Courses

The study program for the Master in Cyber Security consists of 8 taught courses.

Security Principles (and their implementation in systems)
Objective: to provide an overview of fundamental security principles and their implementation in computer systems.
Content: introduction to the fundamental security principles, which include Simplicity, Open Design, Compartmentalization, Minimum Exposure, Least Privilege, Minimum Trust and Maximum Trustworthiness, Secure & Fail-Safe Defaults, Complete Mediation, No Single Point of Failure, Traceability, Generating Secrets, and Usability.

Risk Management
Objective: to introduce and train methodical risk management techniques, to help identify and justify necessary risk mitigations to management.
Content: introduction to a standard risk management process (e.g. based on ISO 27005) including different approaches to risk analysis, risk assessment, risk mitigation and monitoring controls. Students must understand that risk management must cover all business processes that rely in IT in some way.

IT Security Governance (legislation/regulation/standards)
Objective: to expand theory and practise in cyber security with an understanding of how IT Security Governance relates to Corporate Governance aligns with the overall strategy of the organisation.
Content: introduction to security governance issues (based on ISO 27001), such as Information Security Management System (ISMS), managing security operations, awareness and security training, data management issues, business continuity planning, management of suppliers and security service providers, contingency planning and testing, and satisfying legal, regulatory and contractual obligations.  

Identity & Access Management
Objective: to introduce the theoretical foundations for Identity and Access Management (IAM) and provide an overview of the most common techniques and tools in IAM.
Content: Common identity management architectures and frameworks, authentication and access control models, policies and mechanisms, including multifactor authentication, biometric systems for both identification and verification and provision, administration and enforcement of access control policies.

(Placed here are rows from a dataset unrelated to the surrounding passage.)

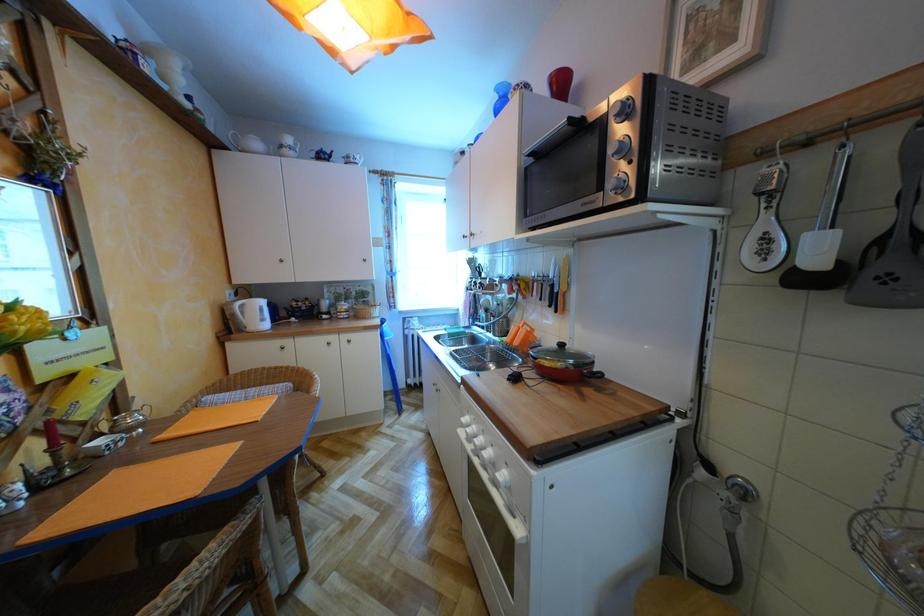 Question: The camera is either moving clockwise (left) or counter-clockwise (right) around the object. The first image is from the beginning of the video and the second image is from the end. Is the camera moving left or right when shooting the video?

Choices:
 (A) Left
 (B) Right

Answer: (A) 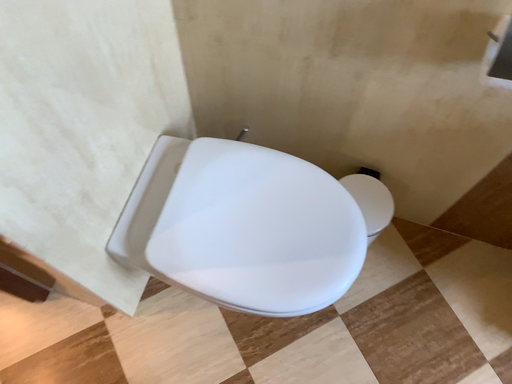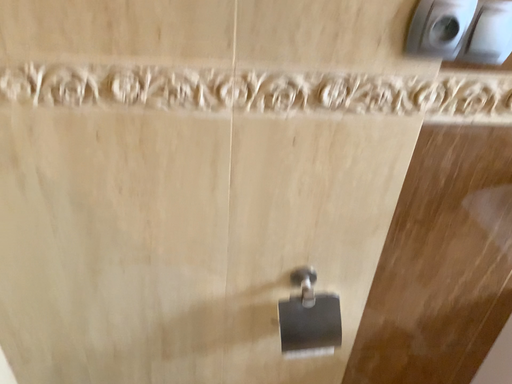 Question: Which way did the camera rotate in the video?

Choices:
 (A) rotated right
 (B) rotated left

Answer: (A) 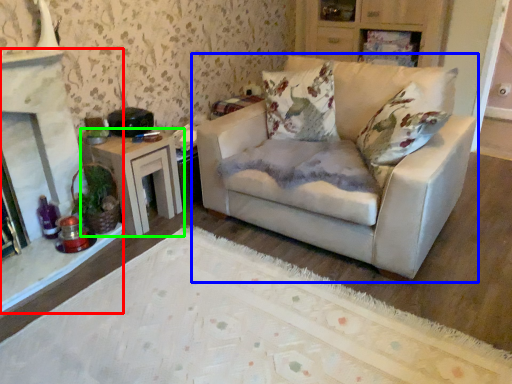 Question: Estimate the real-world distances between objects in this image. Which object is farther from fireplace (highlighted by a red box), studio couch (highlighted by a blue box) or table (highlighted by a green box)?

Choices:
 (A) studio couch
 (B) table

Answer: (A) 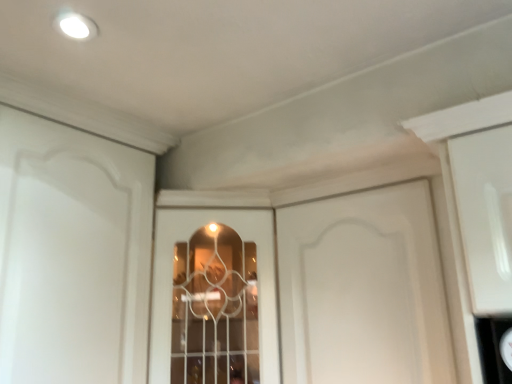 Locate an element on the screen. Image resolution: width=512 pixels, height=384 pixels. white matte cabinet door at center is located at coordinates (362, 290).

Describe the element at coordinates (362, 290) in the screenshot. I see `white matte cabinet door at center` at that location.

The image size is (512, 384). What do you see at coordinates (172, 286) in the screenshot?
I see `clear glass window at center` at bounding box center [172, 286].

At what (x,y) coordinates should I click in order to perform the action: click on clear glass window at center. Please return your answer as a coordinate pair (x, y). Looking at the image, I should click on (172, 286).

What is the approximate height of clear glass window at center?

27.46 inches.

I want to click on white matte cabinet door at center, so click(362, 290).

Is clear glass window at center at the left side of white matte cabinet door at center?

Yes.

Considering their positions, is clear glass window at center located in front of or behind white matte cabinet door at center?

In the image, clear glass window at center appears behind white matte cabinet door at center.

Between point (267, 374) and point (428, 339), which one is positioned in front?

The point (428, 339) is in front.

From the image's perspective, which object appears higher, clear glass window at center or white matte cabinet door at center?

white matte cabinet door at center appears higher in the image.

From a real-world perspective, is clear glass window at center on top of white matte cabinet door at center?

Incorrect, from a real-world perspective, clear glass window at center is lower than white matte cabinet door at center.

Considering the relative sizes of clear glass window at center and white matte cabinet door at center in the image provided, is clear glass window at center wider than white matte cabinet door at center?

Yes.

Considering the sizes of objects clear glass window at center and white matte cabinet door at center in the image provided, who is shorter, clear glass window at center or white matte cabinet door at center?

Standing shorter between the two is white matte cabinet door at center.

Is clear glass window at center smaller than white matte cabinet door at center?

No, clear glass window at center is not smaller than white matte cabinet door at center.

Would you say clear glass window at center is outside white matte cabinet door at center?

Yes, clear glass window at center is outside of white matte cabinet door at center.

Is there a large distance between clear glass window at center and white matte cabinet door at center?

That's not correct — clear glass window at center is a little close to white matte cabinet door at center.

From the picture: Is white matte cabinet door at center at the back of clear glass window at center?

No, clear glass window at center is not facing away from white matte cabinet door at center.

How different are the orientations of clear glass window at center and white matte cabinet door at center in degrees?

The facing directions of clear glass window at center and white matte cabinet door at center are 44.6 degrees apart.

Identify the location of door that appears on the right of clear glass window at center. The width and height of the screenshot is (512, 384). (362, 290).

Between white matte cabinet door at center and clear glass window at center, which one appears on the right side from the viewer's perspective?

Positioned to the right is white matte cabinet door at center.

Considering the positions of objects white matte cabinet door at center and clear glass window at center in the image provided, who is behind, white matte cabinet door at center or clear glass window at center?

clear glass window at center is behind.

Is point (436, 296) more distant than point (261, 350)?

No, (436, 296) is closer to viewer.

From the image's perspective, between white matte cabinet door at center and clear glass window at center, who is located below?

From the image's view, clear glass window at center is below.

From a real-world perspective, relative to clear glass window at center, is white matte cabinet door at center vertically above or below?

white matte cabinet door at center is situated higher than clear glass window at center in the real world.

Is white matte cabinet door at center wider than clear glass window at center?

Incorrect, the width of white matte cabinet door at center does not surpass that of clear glass window at center.

In terms of height, does white matte cabinet door at center look taller or shorter compared to clear glass window at center?

white matte cabinet door at center is shorter than clear glass window at center.

Which of these two, white matte cabinet door at center or clear glass window at center, is smaller?

With smaller size is white matte cabinet door at center.

Is white matte cabinet door at center inside the boundaries of clear glass window at center, or outside?

white matte cabinet door at center is not enclosed by clear glass window at center.

Is white matte cabinet door at center directly adjacent to clear glass window at center?

white matte cabinet door at center is not next to clear glass window at center, and they're not touching.

Is white matte cabinet door at center oriented towards clear glass window at center?

No, white matte cabinet door at center is not aimed at clear glass window at center.

What's the angular difference between white matte cabinet door at center and clear glass window at center's facing directions?

They differ by 44.6 degrees in their facing directions.

In the image, there is a clear glass window at center. Where is `door above it (from the image's perspective)`? The image size is (512, 384). door above it (from the image's perspective) is located at coordinates (362, 290).

You are a GUI agent. You are given a task and a screenshot of the screen. Output one action in this format:
    pyautogui.click(x=<x>, y=<y>)
    Task: Click on the window that is below the white matte cabinet door at center (from the image's perspective)
    This screenshot has height=384, width=512.
    Given the screenshot: What is the action you would take?
    pyautogui.click(x=172, y=286)

At what (x,y) coordinates should I click in order to perform the action: click on door to the right of clear glass window at center. Please return your answer as a coordinate pair (x, y). This screenshot has height=384, width=512. Looking at the image, I should click on (362, 290). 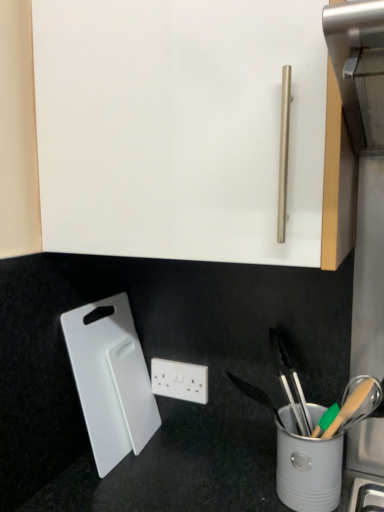 Question: From the image's perspective, is white plastic power plugs and sockets at center located above or below white plastic cutting board at lower left?

Choices:
 (A) below
 (B) above

Answer: (A)

Question: From their relative heights in the image, would you say white plastic power plugs and sockets at center is taller or shorter than white plastic cutting board at lower left?

Choices:
 (A) tall
 (B) short

Answer: (B)

Question: From a real-world perspective, is white plastic power plugs and sockets at center above or below white plastic cutting board at lower left?

Choices:
 (A) below
 (B) above

Answer: (A)

Question: Is point (94, 451) closer or farther from the camera than point (165, 389)?

Choices:
 (A) closer
 (B) farther

Answer: (A)

Question: Is white plastic cutting board at lower left taller or shorter than white plastic power plugs and sockets at center?

Choices:
 (A) short
 (B) tall

Answer: (B)

Question: Is white plastic cutting board at lower left situated inside white plastic power plugs and sockets at center or outside?

Choices:
 (A) outside
 (B) inside

Answer: (A)

Question: Is white plastic cutting board at lower left bigger or smaller than white plastic power plugs and sockets at center?

Choices:
 (A) big
 (B) small

Answer: (A) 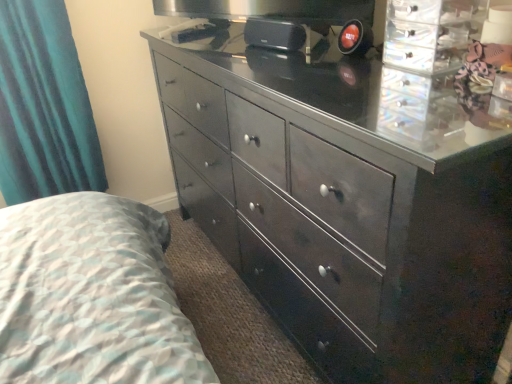 Where is `glossy dark wood dresser at center`? The width and height of the screenshot is (512, 384). glossy dark wood dresser at center is located at coordinates (348, 203).

The width and height of the screenshot is (512, 384). What do you see at coordinates (348, 203) in the screenshot?
I see `glossy dark wood dresser at center` at bounding box center [348, 203].

In order to face glossy dark wood dresser at center, should I rotate leftwards or rightwards?

Rotate right and turn 5.244 degrees.

Image resolution: width=512 pixels, height=384 pixels. Find the location of `teal velvet curtain at left`. teal velvet curtain at left is located at coordinates (44, 106).

This screenshot has height=384, width=512. What do you see at coordinates (44, 106) in the screenshot?
I see `teal velvet curtain at left` at bounding box center [44, 106].

You are a GUI agent. You are given a task and a screenshot of the screen. Output one action in this format:
    pyautogui.click(x=<x>, y=<y>)
    Task: Click on the glossy dark wood dresser at center
    The height and width of the screenshot is (384, 512).
    Given the screenshot: What is the action you would take?
    pyautogui.click(x=348, y=203)

Can you confirm if teal velvet curtain at left is positioned to the right of glossy dark wood dresser at center?

In fact, teal velvet curtain at left is to the left of glossy dark wood dresser at center.

Considering their positions, is teal velvet curtain at left located in front of or behind glossy dark wood dresser at center?

In the image, teal velvet curtain at left appears behind glossy dark wood dresser at center.

Is point (31, 101) closer to viewer compared to point (275, 124)?

That is False.

From the image's perspective, who appears lower, teal velvet curtain at left or glossy dark wood dresser at center?

glossy dark wood dresser at center appears lower in the image.

From a real-world perspective, does teal velvet curtain at left sit lower than glossy dark wood dresser at center?

No, from a real-world perspective, teal velvet curtain at left is not beneath glossy dark wood dresser at center.

Can you confirm if teal velvet curtain at left is wider than glossy dark wood dresser at center?

In fact, teal velvet curtain at left might be narrower than glossy dark wood dresser at center.

Who is taller, teal velvet curtain at left or glossy dark wood dresser at center?

glossy dark wood dresser at center is taller.

Can you confirm if teal velvet curtain at left is bigger than glossy dark wood dresser at center?

Incorrect, teal velvet curtain at left is not larger than glossy dark wood dresser at center.

Do you think teal velvet curtain at left is within glossy dark wood dresser at center, or outside of it?

teal velvet curtain at left is not inside glossy dark wood dresser at center, it's outside.

Is teal velvet curtain at left directly adjacent to glossy dark wood dresser at center?

No, teal velvet curtain at left is not in contact with glossy dark wood dresser at center.

Is teal velvet curtain at left oriented away from glossy dark wood dresser at center?

That's not correct — teal velvet curtain at left is not looking away from glossy dark wood dresser at center.

What's the angular difference between teal velvet curtain at left and glossy dark wood dresser at center's facing directions?

88.5 degrees.

How far apart are teal velvet curtain at left and glossy dark wood dresser at center?

36.59 inches.

What are the coordinates of `curtain above the glossy dark wood dresser at center (from the image's perspective)` in the screenshot? It's located at (44, 106).

Based on their positions, is glossy dark wood dresser at center located to the left or right of teal velvet curtain at left?

glossy dark wood dresser at center is positioned on teal velvet curtain at left's right side.

Considering the positions of objects glossy dark wood dresser at center and teal velvet curtain at left in the image provided, who is in front, glossy dark wood dresser at center or teal velvet curtain at left?

glossy dark wood dresser at center is more forward.

Does point (490, 141) appear closer or farther from the camera than point (18, 151)?

Point (490, 141) is positioned closer to the camera compared to point (18, 151).

From the image's perspective, which one is positioned lower, glossy dark wood dresser at center or teal velvet curtain at left?

glossy dark wood dresser at center, from the image's perspective.

From a real-world perspective, who is located lower, glossy dark wood dresser at center or teal velvet curtain at left?

glossy dark wood dresser at center is physically lower.

Which object is wider, glossy dark wood dresser at center or teal velvet curtain at left?

Wider between the two is glossy dark wood dresser at center.

Considering the sizes of glossy dark wood dresser at center and teal velvet curtain at left in the image, is glossy dark wood dresser at center taller or shorter than teal velvet curtain at left?

Considering their sizes, glossy dark wood dresser at center has more height than teal velvet curtain at left.

Who is smaller, glossy dark wood dresser at center or teal velvet curtain at left?

Smaller between the two is teal velvet curtain at left.

Would you say teal velvet curtain at left is part of glossy dark wood dresser at center's contents?

No, teal velvet curtain at left is not a part of glossy dark wood dresser at center.

Is glossy dark wood dresser at center touching teal velvet curtain at left?

No, glossy dark wood dresser at center is not in contact with teal velvet curtain at left.

Based on the photo, is glossy dark wood dresser at center aimed at teal velvet curtain at left?

Yes, glossy dark wood dresser at center faces towards teal velvet curtain at left.

What's the angular difference between glossy dark wood dresser at center and teal velvet curtain at left's facing directions?

glossy dark wood dresser at center and teal velvet curtain at left are facing 88.5 degrees away from each other.

Where is `curtain on the left of glossy dark wood dresser at center`? curtain on the left of glossy dark wood dresser at center is located at coordinates (44, 106).

In the image, there is a glossy dark wood dresser at center. Where is `curtain above it (from the image's perspective)`? Image resolution: width=512 pixels, height=384 pixels. curtain above it (from the image's perspective) is located at coordinates pos(44,106).

At what (x,y) coordinates should I click in order to perform the action: click on the chest of drawers that is below the teal velvet curtain at left (from the image's perspective). Please return your answer as a coordinate pair (x, y). Looking at the image, I should click on (348, 203). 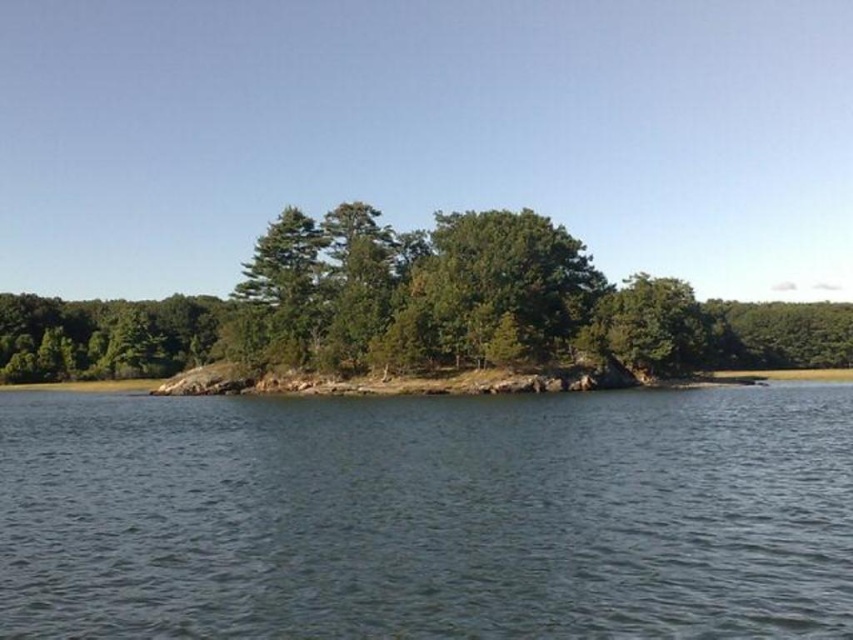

Enterprise Security Architectures
Objective: to introduce the most common elements in an Enterprise Security Architecture and provide a framework for the security engineering process of developing an Enterprise Security Architecture for both new and legacy systems.
Content: overview of common frameworks for Enterprise Security Architectures (e.g. SABSA, COBIT and TOGAF) and a working understanding of enterprise security design and implementation.

Application Security
Objective: to provide an overview of the most critical application security risks and introduce to proactive techniques to prevent them.
Content: application security risks (e.g. injection, sensitive data exposure, …), proactive security programming techniques.

Data Protection & Privacy
Objective: to provide an overview of privacy models and privacy protection approaches.
Content: privacy models, privacy-by-design, privacy enhancing technologies, anonymization, privacy-preserving data mining.

Trends in Cyber Security
Objective: to provide an overview of current trends and introduce emerging technologies in cyber security, i.e. the course provides a security technology foresight.
Content: course content will reflect current trends in cyber security, so topics covered in the course will change to reflect the changing challenges organisations are facing and the emerging solutions to address these challenges.

Projects

The study program in cyber security includes 2 project courses, which are both scheduled in the spring semesters.

Consultancy Project
The consultancy project is scheduled for the end of the 2nd semester and has a workload of 140 hours, which corresponds to 5 ECTS. The consultancy project is completed in groups, which typically consist of 4-6 students.
As part of this course, students will undertake a consultancy assignment that focus on a cyber security problem, this problem is typically proposed by the students’ own organisations. 

Master Project
The Master Thesis Project takes up the majority of the 4th semester and has a workload of 420 hours, which corresponds to 15 ECTS. The Master Project is typically completed individually by the students addressing a relevant problem from the student’s own organisation. It is, however, possible for students to collaborate on a Master Project; up to 4 students can work together on a Master Project.